Sage-Bionetworks / synapser

An R package providing programmatic access to Synapse
Apache License 2.0
32 stars 22 forks source link

Numeric NA values read in as -2147483648 on Windows #324

Open jalavery opened 1 year ago

jalavery commented 1 year ago

Operating system

Windows 10

Description of the problem

When reading in data, numeric variables that have NA values are not read in as NA but are instead read in as -2147483648

Expected behavior

Columns are numeric, with missing values coded as NA

Actual behavior

No errors, warnings, or messages.

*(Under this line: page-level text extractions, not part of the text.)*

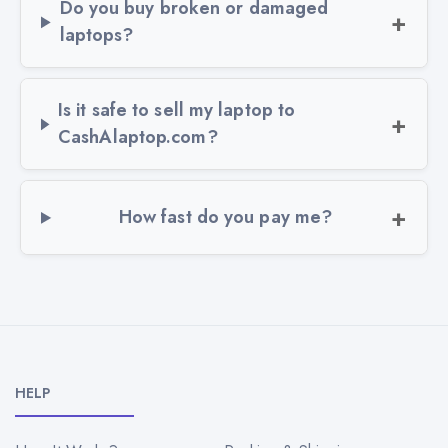
Do you buy broken or damaged
laptops?
Is it safe to sell my laptop to
CashAlaptop.com?
How fast do you pay me?
HELP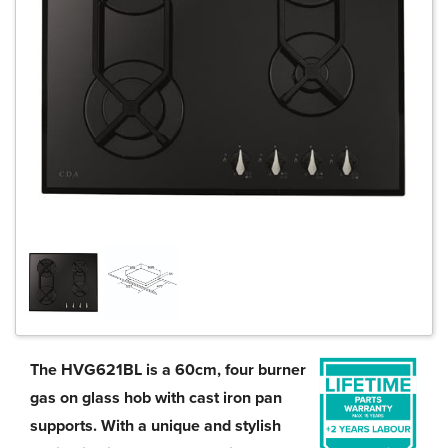
The HVG621BL is a 60cm, four burner
gas on glass hob with cast iron pan
supports. With a unique and stylish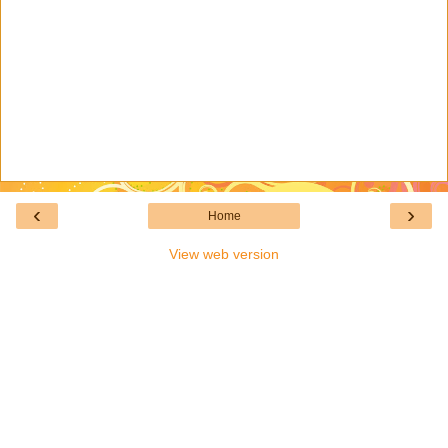
‹
›
Home
View web version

Columns are numeric, but missing values are coded as -2147483648

Output of sessionInfo()

R version 4.1.2 (2021-11-01) Platform: x86_64-w64-mingw32/x64 (64-bit) Running under: Windows 10 x64 (build 19045)

Matrix products: default

locale: [1] LC_COLLATE=English_United States.1252 LC_CTYPE=English_United States.1252
[3] LC_MONETARY=English_United States.1252 LC_NUMERIC=C
[5] LC_TIME=English_United States.1252

attached base packages: [1] stats graphics grDevices utils datasets methods base

other attached packages: [1] synapser_1.0.0

loaded via a namespace (and not attached): [1] Rcpp_1.0.9 pillar_1.8.1 compiler_4.1.2 plyr_1.8.8 tools_4.1.2 digest_0.6.30
[7] jsonlite_1.8.4 evaluate_0.20 lifecycle_1.0.3 tibble_3.1.8 lattice_0.20-45 pkgconfig_2.0.3 [13] png_0.1-8 rlang_1.1.1 Matrix_1.5-3 cli_3.4.1 rstudioapi_0.14 yaml_2.3.7
[19] xfun_0.37 fastmap_1.1.0 withr_2.5.0 dplyr_1.1.0 knitr_1.42 generics_0.1.3
[25] vctrs_0.6.3 rprojroot_2.0.3 grid_4.1.2 tidyselect_1.2.0 reticulate_1.28 glue_1.6.2
[31] here_1.0.1 R6_2.5.1 fansi_1.0.4 rmarkdown_2.23 magrittr_2.0.3 codetools_0.2-18 [37] htmltools_0.5.3 utf8_1.2.3 rjson_0.2.21

Test code from meeting with @thomasyu888 today

# pull code other than as.data.frame()
test1 <- synTableQuery(sprintf("SELECT * FROM %s", paste0("syn21446700", ".", synGet("syn21446700")$properties$versionNumber - 1)))

View(as.data.frame(test1))

View(test1$asDataFrame())

# look at where file was temporarily saved
test1$filepath

# schema is NULL
test1$schema

# hybrid_death_int is recorded as an integer
test1$headers

# CsvFileTable is correct
class(test1)

# with read.csv it's read in correctly
test2 <- read.csv("c:/users/laveryj/.synapsecache/284/129372284/synapse_table_query_129372284.csv")

# with pandas read csv it's also read in correctly
library(reticulate)
pd <- reticulate::import("pandas")
test3 <- pd$read_csv("c:/users/laveryj/.synapsecache/284/129372284/synapse_table_query_129372284.csv")

# this is the problem - for some reason there is an issue converting to df
test1$asDataFrame() %>% select(contains("hybrid_death")) %>% view()

# no issues - numeric correctly NA
test4 <- read.csv("c:/users/laveryj/.synapsecache/284/129372284/synapse_table_query_129372284.csv",
                  encoding = "UTF-8",
                  stringsAsFactors = FALSE,
                  check.names = FALSE,
                  na.strings = c(""),
                  colClasses = "character")

test4 %>% select(contains("hybrid_death")) %>% view()

# these have correct NA
as.integer(test4$hybrid_death_int)
as.numeric(test4$hybrid_death_int)

# reproduces the error
test5 <- synapser::as.data.frame(test1)

test5 %>% select(contains("hybrid_death")) %>% view()

# this doesn't replicate the error, NAs are correct
# sourced functions from: https://github.com/Sage-Bionetworks/synapser/blob/8b2d310ca11c56d2514fb8d719edeb2a1cecc475/R/table.R#L120-L131
test6 <- .readCsvBasedOnSchema(test1)

test6 %>% select(contains("hybrid_death")) %>% view()
thomasyu888 commented 1 year ago

Thanks for creating this, we haven't been able to get around to this internally, but we will hopefully get to it soon.